Master began to open the package. He said, "Once I break the seal on the inner bag, we only have two minutes to position it over your eye. The device is set to recognize your retinal pattern and your voice. Hold your eye open until you hear it speak to you, then answer all prompts clearly."

Master opened the inner bag, placed the device on Secundus' head and aligned the eyepiece.

Before activating the reviewer, Master gently said, "Thank you for making this part easier this time, Babe. There is something you forgot to do last time. I need you to remember this."

"Anything, Master!"

Master bent his head close to Secundus' ear and told it the words to remember. He then sat back away from his servant and said, "I can't protect you from what's coming. Say what I told you, only after the final prompt is given, and you will never have to go through this again. I love you, Babe. He then sniffed back a tear and said, "Activate review, Secundus. Registration code fourteen, fourteen, eight, three, six, pop-top."

* * *​
Bursts of light filled its vision. A female voice was heard, "Derrick Wentz, your sentence begins today. To stay the execution, you have agreed to be among the first volunteers for a new rehabilitation program. You will never again be a free man, but you've been granted the opportunity to continue living as a productive part of society."

Derrick was in a lab somewhere. Tubes and wires ran everywhere. He was strapped to a gurney. Other than the equipment surrounding him, Derrick was alone.

The voice continued, "You will be asked some questions. Anything but completely honest answers will only make it harder to find you a match. Do you understand?"

"Yeah. Get on with it." Derrick's voice, at once so familiar and so alien, reverberated in the room.

From the speaker, overhead, "During your trial, you claimed to have lost control when you strangled your father's girlfriend and set fire to the house. Are you prone to impulsive acts?"

"Imagine that, " said Derrick. "I lost it after my father met me for the first time; to kill my mom in front of me and my brother. Tough learning you're an orphan at eighteen; caring for a fifteen year-old brother."
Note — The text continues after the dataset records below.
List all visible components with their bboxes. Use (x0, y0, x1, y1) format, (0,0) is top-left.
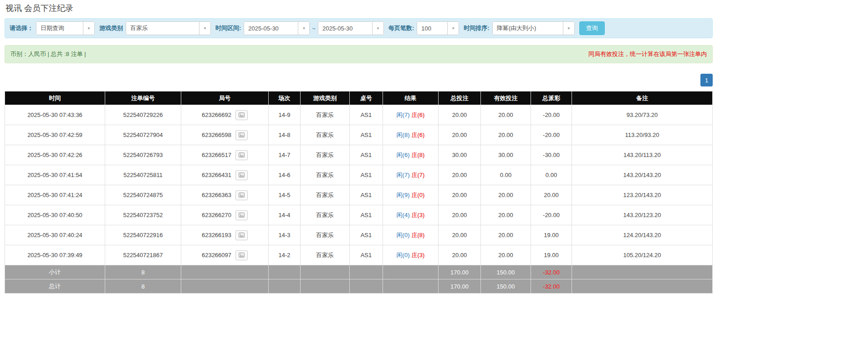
cell-result: 闲(7)庄(7) (383, 165, 439, 185)
date-from-input[interactable] (244, 22, 298, 35)
query-type-select: ▼ (36, 21, 95, 35)
cell-game-category: 百家乐 (301, 145, 350, 165)
footer-total-bet: 170.00 (439, 265, 481, 279)
cell-time: 2025-05-30 07:40:24 (5, 225, 105, 245)
result-player: 闲(7) (397, 172, 410, 178)
cell-valid-bet: 20.00 (481, 105, 531, 125)
cell-session: 14-2 (269, 245, 301, 265)
cell-total-bet: 20.00 (439, 125, 481, 145)
picture-icon (239, 193, 245, 198)
chevron-down-icon[interactable]: ▼ (199, 22, 210, 35)
search-button[interactable]: 查询 (579, 21, 605, 35)
round-number: 623266193 (202, 232, 231, 238)
bet-records-table: 时间注单编号局号场次游戏类别桌号结果总投注有效投注总派彩备注 2025-05-3… (5, 91, 713, 294)
chevron-down-icon[interactable]: ▼ (447, 22, 459, 35)
chevron-down-icon[interactable]: ▼ (298, 22, 309, 35)
table-header-row: 时间注单编号局号场次游戏类别桌号结果总投注有效投注总派彩备注 (5, 91, 713, 105)
cell-bet-id: 522540722916 (105, 225, 181, 245)
cell-session: 14-9 (269, 105, 301, 125)
table-row: 2025-05-30 07:40:24 522540722916 6232661… (5, 225, 713, 245)
game-category-label: 游戏类别 (99, 24, 123, 32)
picture-icon (239, 132, 245, 137)
cell-session: 14-7 (269, 145, 301, 165)
cell-time: 2025-05-30 07:41:24 (5, 185, 105, 205)
round-image-button[interactable] (235, 250, 248, 260)
cell-bet-id: 522540725811 (105, 165, 181, 185)
cell-total-bet: 20.00 (439, 105, 481, 125)
page-button-1[interactable]: 1 (700, 74, 713, 86)
column-header-7: 总投注 (439, 91, 481, 105)
cell-valid-bet: 20.00 (481, 125, 531, 145)
chevron-down-icon[interactable]: ▼ (372, 22, 383, 35)
cell-round: 623266363 (181, 185, 269, 205)
cell-game-category: 百家乐 (301, 245, 350, 265)
cell-remark: 124.20/143.20 (572, 225, 713, 245)
cell-payout: -30.00 (531, 145, 572, 165)
footer-total-bet: 170.00 (439, 279, 481, 294)
cell-total-bet: 30.00 (439, 145, 481, 165)
footer-count: 8 (105, 279, 181, 294)
column-header-1: 注单编号 (105, 91, 181, 105)
cell-round: 623266431 (181, 165, 269, 185)
column-header-6: 结果 (383, 91, 439, 105)
round-image-button[interactable] (235, 230, 248, 240)
cell-round: 623266692 (181, 105, 269, 125)
round-number: 623266517 (202, 152, 231, 158)
pagination: 1 (5, 74, 713, 86)
result-player: 闲(8) (397, 132, 410, 138)
cell-time: 2025-05-30 07:40:50 (5, 205, 105, 225)
cell-time: 2025-05-30 07:39:49 (5, 245, 105, 265)
table-row: 2025-05-30 07:39:49 522540721867 6232660… (5, 245, 713, 265)
page-container: 视讯 会员下注纪录 请选择： ▼ 游戏类别 ▼ 时间区间: ▼ ~ ▼ 每页笔数… (5, 3, 713, 294)
table-footer-row: 总计 8 170.00 150.00 -32.00 (5, 279, 713, 294)
result-banker: 庄(3) (412, 212, 425, 218)
cell-result: 闲(6)庄(8) (383, 145, 439, 165)
chevron-down-icon[interactable]: ▼ (83, 22, 94, 35)
game-category-input[interactable] (126, 22, 199, 35)
cell-game-category: 百家乐 (301, 225, 350, 245)
footer-empty-cell (181, 279, 269, 294)
result-player: 闲(6) (397, 152, 410, 158)
query-type-input[interactable] (36, 22, 83, 35)
result-banker: 庄(0) (412, 192, 425, 198)
cell-valid-bet: 20.00 (481, 245, 531, 265)
round-image-button[interactable] (235, 150, 248, 160)
page-size-input[interactable] (417, 22, 447, 35)
cell-remark: 113.20/93.20 (572, 125, 713, 145)
cell-remark: 143.20/113.20 (572, 145, 713, 165)
cell-payout: 19.00 (531, 245, 572, 265)
footer-payout: -32.00 (531, 265, 572, 279)
cell-session: 14-3 (269, 225, 301, 245)
cell-session: 14-4 (269, 205, 301, 225)
footer-empty-cell (269, 265, 301, 279)
result-banker: 庄(3) (412, 252, 425, 259)
sort-order-label: 时间排序: (464, 24, 489, 32)
round-image-button[interactable] (235, 210, 248, 220)
round-number: 623266270 (202, 212, 231, 218)
round-image-button[interactable] (235, 170, 248, 180)
cell-valid-bet: 20.00 (481, 205, 531, 225)
sort-order-input[interactable] (493, 22, 563, 35)
date-to-input[interactable] (318, 22, 372, 35)
picture-icon (239, 213, 245, 218)
cell-game-category: 百家乐 (301, 205, 350, 225)
round-image-button[interactable] (235, 130, 248, 140)
cell-table-number: AS1 (350, 185, 383, 205)
round-image-button[interactable] (235, 110, 248, 120)
round-image-button[interactable] (235, 190, 248, 200)
date-from-select: ▼ (244, 21, 310, 35)
chevron-down-icon[interactable]: ▼ (563, 22, 574, 35)
cell-valid-bet: 30.00 (481, 145, 531, 165)
footer-empty-cell (301, 265, 350, 279)
cell-game-category: 百家乐 (301, 125, 350, 145)
cell-time: 2025-05-30 07:42:26 (5, 145, 105, 165)
footer-empty-cell (383, 265, 439, 279)
cell-total-bet: 20.00 (439, 185, 481, 205)
cell-time: 2025-05-30 07:41:54 (5, 165, 105, 185)
cell-session: 14-5 (269, 185, 301, 205)
footer-empty-cell (350, 265, 383, 279)
filter-bar: 请选择： ▼ 游戏类别 ▼ 时间区间: ▼ ~ ▼ 每页笔数: ▼ 时间排序: … (5, 18, 713, 38)
result-banker: 庄(8) (412, 152, 425, 158)
page-size-select: ▼ (417, 21, 459, 35)
cell-bet-id: 522540727904 (105, 125, 181, 145)
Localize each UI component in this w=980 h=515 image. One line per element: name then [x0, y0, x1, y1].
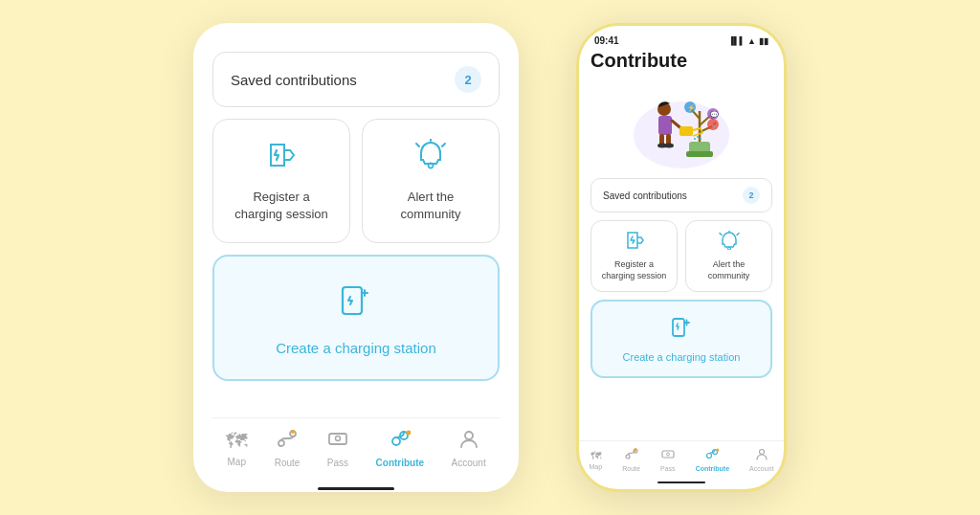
saved-contributions-row-right[interactable]: Saved contributions 2	[590, 178, 772, 213]
map-icon-right: 🗺	[590, 450, 601, 461]
nav-pass-label-right: Pass	[660, 465, 676, 472]
svg-text:⚡: ⚡	[687, 103, 696, 112]
register-charging-session-button[interactable]: Register a charging session	[212, 119, 350, 243]
svg-point-4	[291, 430, 295, 434]
phone-right: 09:41 ▐▌▌ ▲ ▮▮ Contribute	[576, 23, 787, 492]
charging-session-icon-right	[624, 231, 645, 255]
account-icon-right	[755, 447, 768, 463]
wifi-icon: ▲	[747, 36, 756, 46]
status-time: 09:41	[594, 35, 619, 46]
nav-pass-right[interactable]: Pass	[660, 447, 676, 472]
nav-contribute[interactable]: Contribute	[376, 428, 425, 468]
svg-text:📍: 📍	[710, 121, 719, 129]
contribute-icon	[390, 428, 411, 455]
svg-point-34	[634, 448, 636, 451]
nav-contribute-right[interactable]: Contribute	[696, 447, 729, 472]
svg-point-32	[626, 455, 630, 459]
register-button-label-right: Register a charging session	[602, 259, 667, 281]
nav-account-label-right: Account	[749, 465, 773, 472]
nav-route[interactable]: Route	[275, 428, 301, 468]
saved-contributions-row[interactable]: Saved contributions 2	[212, 52, 500, 107]
nav-map-right[interactable]: 🗺 Map	[590, 450, 603, 470]
alert-button-label: Alert the community	[401, 189, 461, 223]
nav-account-label: Account	[452, 458, 486, 468]
page-title: Contribute	[590, 50, 772, 72]
bottom-nav-right: 🗺 Map Route	[579, 440, 784, 480]
create-button-label: Create a charging station	[276, 340, 436, 356]
svg-point-2	[278, 440, 284, 446]
nav-route-label-right: Route	[622, 465, 640, 472]
nav-pass[interactable]: Pass	[327, 428, 348, 468]
svg-point-7	[392, 437, 400, 445]
create-station-icon	[335, 280, 377, 330]
saved-contributions-badge-right: 2	[743, 187, 760, 204]
contribute-illustration: 💬 ⚡ 📍	[624, 82, 739, 168]
home-indicator	[318, 487, 394, 490]
phone-left: Saved contributions 2 Register a chargin…	[193, 23, 519, 492]
svg-point-37	[707, 454, 712, 459]
pass-icon-right	[661, 447, 675, 463]
saved-contributions-badge: 2	[455, 66, 481, 93]
svg-point-36	[666, 453, 669, 456]
svg-text:💬: 💬	[710, 110, 719, 119]
svg-point-29	[694, 138, 696, 140]
phone-right-content: Contribute 💬	[579, 50, 784, 440]
svg-point-27	[697, 136, 699, 138]
nav-pass-label: Pass	[327, 458, 348, 468]
create-button-label-right: Create a charging station	[623, 351, 741, 363]
svg-rect-21	[658, 116, 672, 135]
status-icons: ▐▌▌ ▲ ▮▮	[728, 36, 768, 46]
nav-contribute-label-right: Contribute	[696, 465, 729, 472]
register-button-label: Register a charging session	[234, 189, 328, 223]
alert-community-icon	[413, 139, 448, 179]
battery-icon: ▮▮	[759, 36, 768, 46]
saved-contributions-label-right: Saved contributions	[603, 190, 687, 201]
charging-session-icon	[263, 139, 300, 179]
nav-map-label-right: Map	[590, 463, 603, 470]
status-bar: 09:41 ▐▌▌ ▲ ▮▮	[579, 26, 784, 50]
create-charging-station-button[interactable]: Create a charging station	[212, 255, 500, 381]
register-charging-session-button-right[interactable]: Register a charging session	[590, 220, 678, 292]
nav-route-right[interactable]: Route	[622, 447, 640, 472]
svg-rect-5	[329, 434, 346, 444]
alert-community-button[interactable]: Alert the community	[362, 119, 500, 243]
nav-account-right[interactable]: Account	[749, 447, 773, 472]
illustration-area: 💬 ⚡ 📍	[590, 79, 772, 170]
svg-point-30	[727, 247, 730, 250]
nav-contribute-label: Contribute	[376, 458, 425, 468]
pass-icon	[327, 428, 348, 455]
map-icon: 🗺	[226, 429, 247, 454]
scene: Saved contributions 2 Register a chargin…	[0, 0, 980, 515]
two-action-buttons-right: Register a charging session Alert the co…	[590, 220, 772, 292]
route-icon-right	[625, 447, 638, 463]
nav-route-label: Route	[275, 458, 301, 468]
two-action-buttons: Register a charging session Alert the co…	[212, 119, 500, 243]
bottom-nav-left: 🗺 Map Route	[212, 417, 500, 481]
home-indicator-right	[657, 481, 705, 483]
svg-rect-13	[686, 151, 713, 157]
saved-contributions-label: Saved contributions	[231, 72, 357, 88]
contribute-icon-right	[705, 447, 719, 463]
route-icon	[277, 428, 298, 455]
svg-point-6	[335, 437, 340, 441]
left-content: Saved contributions 2 Register a chargin…	[212, 42, 500, 381]
nav-map[interactable]: 🗺 Map	[226, 429, 247, 467]
alert-community-icon-right	[719, 231, 740, 255]
svg-rect-35	[662, 451, 674, 458]
create-station-icon-right	[669, 315, 694, 346]
svg-rect-26	[679, 126, 693, 136]
alert-community-button-right[interactable]: Alert the community	[685, 220, 772, 292]
alert-button-label-right: Alert the community	[708, 259, 750, 281]
signal-icon: ▐▌▌	[728, 36, 745, 45]
svg-point-28	[700, 138, 702, 140]
svg-point-10	[465, 432, 473, 439]
svg-point-40	[759, 450, 764, 455]
nav-map-label: Map	[228, 457, 246, 467]
svg-point-25	[664, 143, 674, 147]
account-icon	[458, 428, 479, 455]
svg-point-0	[429, 164, 434, 168]
nav-account[interactable]: Account	[452, 428, 486, 468]
create-charging-station-button-right[interactable]: Create a charging station	[590, 300, 772, 378]
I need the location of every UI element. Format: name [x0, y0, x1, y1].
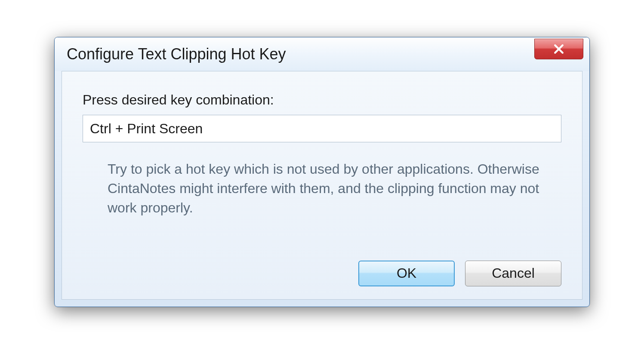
content-panel: Press desired key combination: Try to pi…: [62, 71, 582, 299]
hotkey-config-dialog: Configure Text Clipping Hot Key Press de…: [54, 37, 590, 307]
button-row: OK Cancel: [83, 261, 561, 286]
hint-text: Try to pick a hot key which is not used …: [108, 160, 553, 217]
hotkey-field-label: Press desired key combination:: [83, 92, 561, 108]
close-icon: [553, 43, 565, 55]
close-button[interactable]: [534, 39, 583, 59]
dialog-title: Configure Text Clipping Hot Key: [67, 45, 286, 63]
ok-button[interactable]: OK: [358, 261, 455, 286]
cancel-button[interactable]: Cancel: [465, 261, 561, 286]
hotkey-input[interactable]: [83, 115, 561, 142]
titlebar[interactable]: Configure Text Clipping Hot Key: [55, 37, 589, 71]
"I'm sorry for your loss. Have you made any other decisions that most would consider impulsive?"

"Nothing off the top of my head." Secundus' voice now quietly echoed the words of Derrick Wentz. Derrick was returning.

The voice on the speaker replied, "What about when you and your brother walked straight into that crib with a pistol apiece and a bagful of pipe bombs? You two took out the top players and assumed control of the block, just like that. Tell me you thought that one through."

"OK, I might have forgotten that one other time."

The voice said, "This is only going to hurt your chances of getting what you want out of this. I get to go home tonight, no matter how badly you screw yourself. Honest answers.

"OK" said Derrick.

"Do you consider yourself loyal?"

Derrick said, "Never had anyone I looked up to, so no."

"If it were up to you, how would you live as a free man?" asked the voice.

"Dream big?"

"Go ahead."

Derrick said, "I’d like to live like the rich and powerful. Hang out with 'em and travel the world. I'd like to eat the food the rich eat, for the rest of my life. I've had enough of that crap I grew up on!"

"I can relate. Anything else?" asked the voice.

On a roll now, Derrick said, "I wanna live where it's warm. I wanna feel that warmth and appreciate that feeling, every day.

"Do you want to live there alone?

"No, some buddies would be alright. Better if some of those buddies were ladies."

The voice asked, "Do you prefer sex with women, or men? What do you like to do?"

"Bi, if I'm gonna be honest. I kinda like someone else taking charge; makes me feel smaller somehow. Sometimes it sucks to be the big, scary badass." Derrick chuckled in embarrassment.

The voice asked, "Are you tired of killing?"

Derrick took a deep breath before answering, "Yeah. . . been tired of it for a long time. Afraid I'll still do it, though. It's always come easy. It got me what I wanted quicker than any respectable way I could think of.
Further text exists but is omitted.